TASK TO COMPLETE: Transcribe the listing below only from the line with "обоих матчах." up to and including the line with "Sport.ru / Футбол.".

RECORDS FOR THIS TASK:
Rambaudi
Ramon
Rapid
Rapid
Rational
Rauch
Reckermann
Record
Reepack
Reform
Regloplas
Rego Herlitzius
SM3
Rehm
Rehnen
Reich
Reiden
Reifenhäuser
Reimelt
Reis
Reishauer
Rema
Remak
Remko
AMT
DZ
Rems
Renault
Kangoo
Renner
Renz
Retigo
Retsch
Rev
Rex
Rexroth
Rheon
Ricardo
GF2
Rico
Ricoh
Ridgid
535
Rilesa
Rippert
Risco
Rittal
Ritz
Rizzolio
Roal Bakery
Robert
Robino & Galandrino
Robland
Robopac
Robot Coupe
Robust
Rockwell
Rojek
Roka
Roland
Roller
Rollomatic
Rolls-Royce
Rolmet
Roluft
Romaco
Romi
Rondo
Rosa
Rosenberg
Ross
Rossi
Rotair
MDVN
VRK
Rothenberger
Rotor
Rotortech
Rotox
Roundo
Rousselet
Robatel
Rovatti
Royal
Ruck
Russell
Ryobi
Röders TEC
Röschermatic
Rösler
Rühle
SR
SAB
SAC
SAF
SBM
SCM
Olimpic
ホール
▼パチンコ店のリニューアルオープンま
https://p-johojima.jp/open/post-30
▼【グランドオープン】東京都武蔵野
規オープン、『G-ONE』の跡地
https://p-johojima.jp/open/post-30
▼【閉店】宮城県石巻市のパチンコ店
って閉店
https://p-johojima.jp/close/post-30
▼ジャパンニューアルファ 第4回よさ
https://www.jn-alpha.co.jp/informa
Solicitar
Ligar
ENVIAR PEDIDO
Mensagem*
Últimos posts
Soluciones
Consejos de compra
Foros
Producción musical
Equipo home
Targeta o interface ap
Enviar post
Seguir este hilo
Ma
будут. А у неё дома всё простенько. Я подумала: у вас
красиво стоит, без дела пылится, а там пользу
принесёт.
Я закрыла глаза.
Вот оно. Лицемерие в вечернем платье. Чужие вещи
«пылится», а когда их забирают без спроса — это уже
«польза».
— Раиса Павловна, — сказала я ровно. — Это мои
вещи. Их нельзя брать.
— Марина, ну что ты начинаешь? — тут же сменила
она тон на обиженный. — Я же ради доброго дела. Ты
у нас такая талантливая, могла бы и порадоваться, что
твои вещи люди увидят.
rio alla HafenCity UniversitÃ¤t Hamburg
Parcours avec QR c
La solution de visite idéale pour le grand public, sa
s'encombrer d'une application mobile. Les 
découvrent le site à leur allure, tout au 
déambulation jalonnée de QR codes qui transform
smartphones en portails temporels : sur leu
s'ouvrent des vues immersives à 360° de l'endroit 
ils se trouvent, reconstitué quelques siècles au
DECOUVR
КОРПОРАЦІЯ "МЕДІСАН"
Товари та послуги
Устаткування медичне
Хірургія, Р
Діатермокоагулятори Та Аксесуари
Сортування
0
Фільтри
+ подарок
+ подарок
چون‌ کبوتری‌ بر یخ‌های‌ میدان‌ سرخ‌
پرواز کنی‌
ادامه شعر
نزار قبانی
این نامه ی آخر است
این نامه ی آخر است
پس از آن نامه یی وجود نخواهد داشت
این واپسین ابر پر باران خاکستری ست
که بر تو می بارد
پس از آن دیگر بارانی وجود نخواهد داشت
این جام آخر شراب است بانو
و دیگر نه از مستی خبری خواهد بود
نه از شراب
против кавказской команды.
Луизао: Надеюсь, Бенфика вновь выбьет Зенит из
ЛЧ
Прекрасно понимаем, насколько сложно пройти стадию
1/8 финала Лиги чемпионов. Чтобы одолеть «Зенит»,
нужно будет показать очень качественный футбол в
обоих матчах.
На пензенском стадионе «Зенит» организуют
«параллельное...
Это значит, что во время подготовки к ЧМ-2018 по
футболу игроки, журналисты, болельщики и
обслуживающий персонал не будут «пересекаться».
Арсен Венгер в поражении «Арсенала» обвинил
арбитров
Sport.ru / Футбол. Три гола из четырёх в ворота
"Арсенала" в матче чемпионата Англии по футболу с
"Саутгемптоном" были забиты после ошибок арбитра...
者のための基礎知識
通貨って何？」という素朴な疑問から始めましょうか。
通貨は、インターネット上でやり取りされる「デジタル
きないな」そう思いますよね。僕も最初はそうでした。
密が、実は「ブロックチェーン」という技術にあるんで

ANSWER SPACE:
обоих матчах.
На пензенском стадионе «Зенит» организуют
«параллельное...
Это значит, что во время подготовки к ЧМ-2018 по
футболу игроки, журналисты, болельщики и
обслуживающий персонал не будут «пересекаться».
Арсен Венгер в поражении «Арсенала» обвинил
арбитров
Sport.ru / Футбол. Три гола из четырёх в ворота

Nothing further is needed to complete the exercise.